Earle Jager served in the Navy Reserve from 1945-46, just after the conclusion of World War II.
“It was a very fortunate experience that I didn’t hear a shot fired in anger,” said Jager. “Out of it, I got my G.I. benefits and went to college. I’m always grateful for our great country.”
As an Air Force crew member stationed in Great Falls, Mont., from 1952-56, Bill Chun-Hoon helped fly supplies to Washington and Alaska’s Aleutian Islands to assist with the Korean War effort. He, too, received G.I. benefits following his discharge and went on to become a school principal.
Dave Bryan and Charles Patterson were both Air Force physicians during the Vietnam War.
“I had pretty safe duty to speak of, but I had a great time,” said Bryan, who brushed elbows with powerful B-52 bomber jets while stationed at the U-Tapao Airfield in Thailand. “Two years I’d never trade for anything, but two years I don’t think I’d go back and do.”
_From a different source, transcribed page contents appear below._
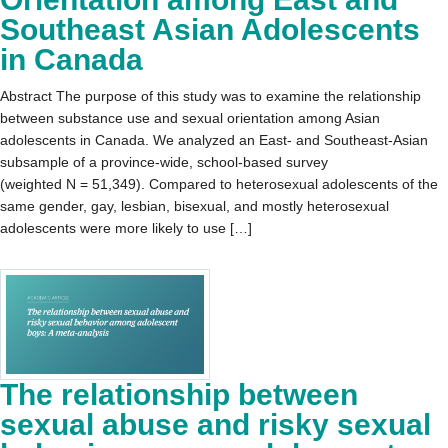
Southeast Asian Adolescents
in Canada
Abstract The purpose of this study was to examine the relationship
between substance use and sexual orientation among Asian
adolescents in Canada. We analyzed an East- and Southeast-Asian
subsample of a province-wide, school-based survey
(weighted N = 51,349). Compared to heterosexual adolescents of the
same gender, gay, lesbian, bisexual, and mostly heterosexual
adolescents were more likely to use […]
The relationship between
sexual abuse and risky sexual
Patterson was a military psychiatrist and, like Chun-Hoon, was stationed in Great Falls. The son and nephew of World War II veterans, Patterson shared a story about the time he almost had to negotiate with a commercial airplane hijacker flying in from Seattle. The plane ultimately landed safely at a different airport.
Veteran Richard Berklite never experienced that same level of action, partly because he did not serve during wartime. Following the meeting, Berklite admitted that he “always feels kind of inferior because most of the guys really were in combat.” This sentiment, though, is nonsense, according to Marine Sgt. Joseph Wong.
“Freedom is not free,” said the Korean War veteran, urging his peers to spread the word about the San Marino Veterans Group. “We should have a lot more veterans here. I think many of the veterans do not show up because they think because they didn’t serve in a fighting area, they weren’t true veterans. … Anyone who put a uniform on could have died. If we didn’t, we’re lucky enough to be back here. But we all did our part.”